May 11, 2010

RegRETT Syndrome

To the chagrin of tomorrow's self, I owe it to Nora to open the doors for a minute tonight.

Tonight we went to the painter's house, had dinner, and stayed late playing games. It was pushing 11pm by the time we got home. Coen was fast asleep and there was much to carry in. The snow was falling steadily (in May!) and the ground was a muddy mess.

Kristy headed to Coen's room with our sleeping adventurer. I carried our stuff in and went back to the cold, semi-dark van for my little Rett girl. As I slid the door back, the lights came on and lit up little snow flakes that drifted down to melt on her cheeks. She smiled the biggest, crinkly-eyed, toothy smile at the snow and her daddy and snuggled up to my shoulder in the short, cold trip to the house. There was no accusation in that smile.

I thought about her hopping after the other kids all evening, nobody playing with her. Her younger brother keeping up with Haley and sharing toys and laughing together. Nora, content just to be around the others. While mommy and daddy had fun with their friends and brother played with his friends Nora explored, alone, a world she can barely interact with. Later, while she enjoyed her bottle of warm Almond milk, warm drops replaced the chilly snowflakes on her cheeks as daddy's regret and guilt overflowed.

I wrote these verses for Nora shortly after we found out she had Rett Syndrome. I don't claim that they are good but they are inspired by a little girl who can walk through walls.

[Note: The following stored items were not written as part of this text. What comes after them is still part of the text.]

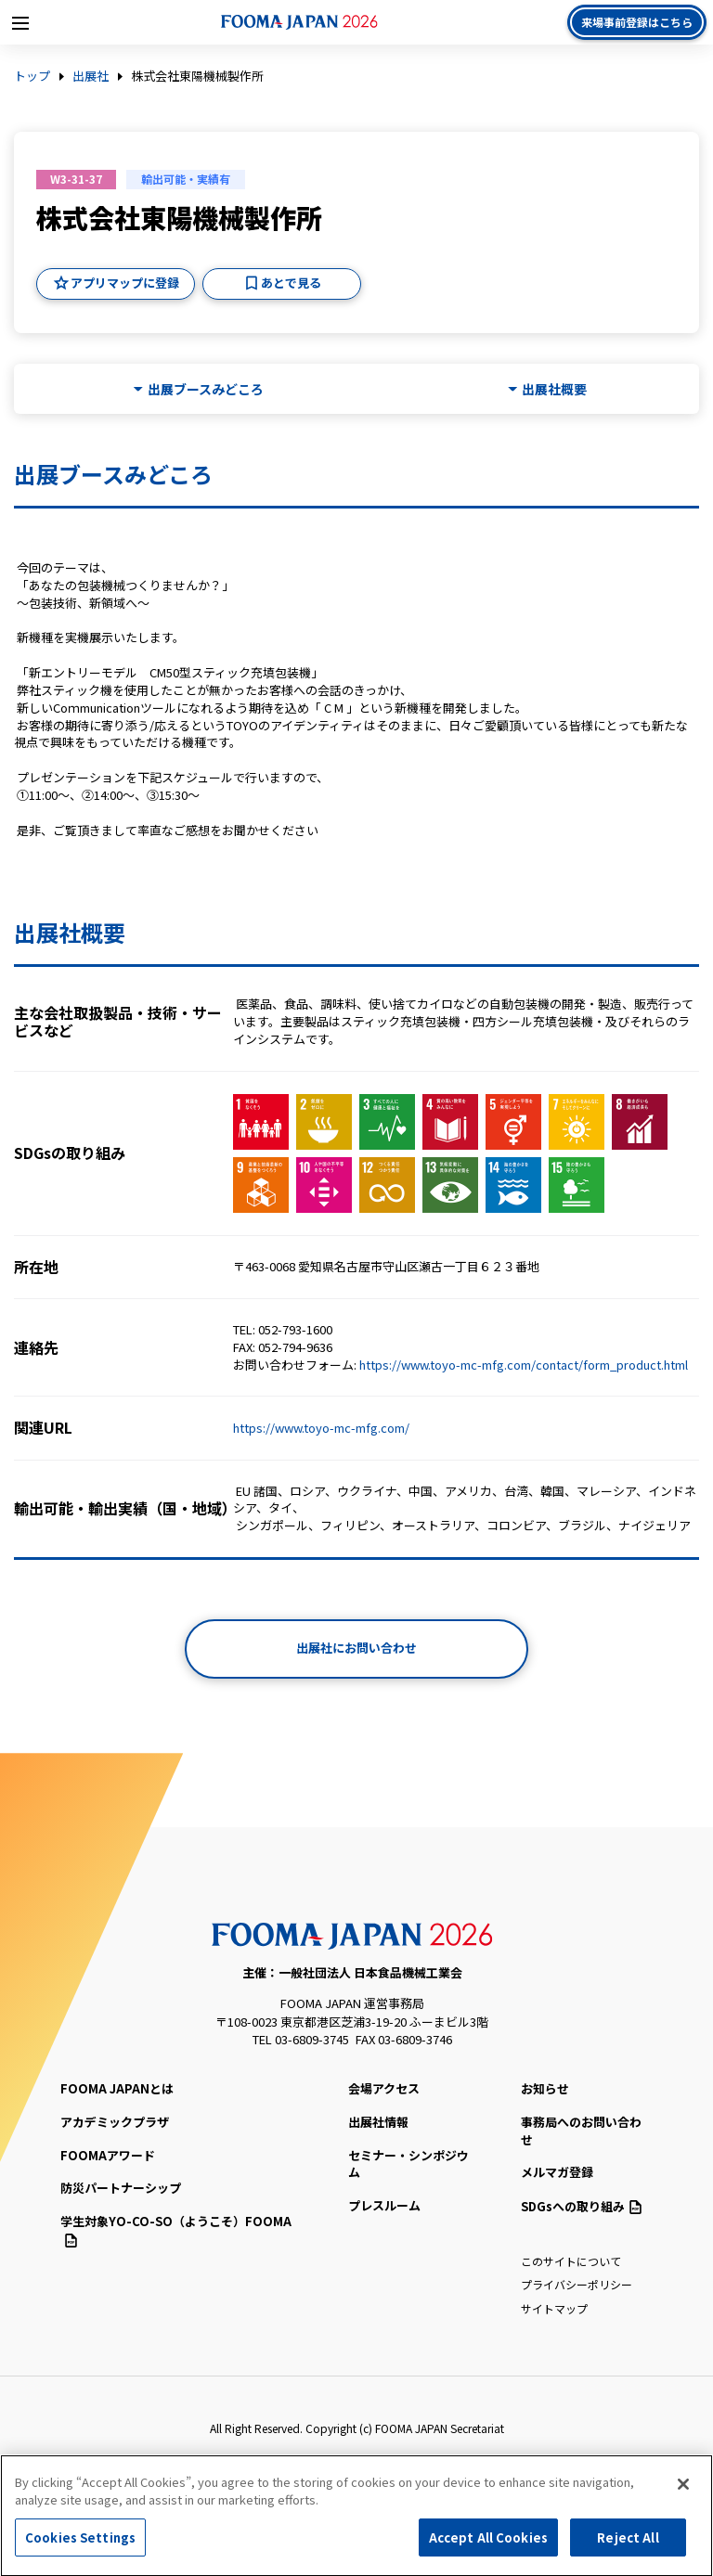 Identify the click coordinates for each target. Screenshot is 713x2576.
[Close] (683, 2489)
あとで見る (291, 282)
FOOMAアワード (107, 2155)
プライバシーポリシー (576, 2284)
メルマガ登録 (557, 2172)
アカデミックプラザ (114, 2122)
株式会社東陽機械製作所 (197, 76)
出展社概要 (554, 389)
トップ (32, 76)
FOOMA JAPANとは (117, 2088)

My little tree, in verdant grove it grew.
It seems that nature dealt a loser's hand:
For though the trees around stood tall and true,
mine struggled to survive upon the land

To other trees, new growth was easy play.
For mine each tiny branch was hardly won
It pained to watch the struggle every day,
but joy, we shared, at trials overcome.

Surrounded by the tall, the strong and free,
my tree, both sparse in leaf and frail in root,
may not produce in size or quantity.
Yet still, it grows the sweetest kind of fruit.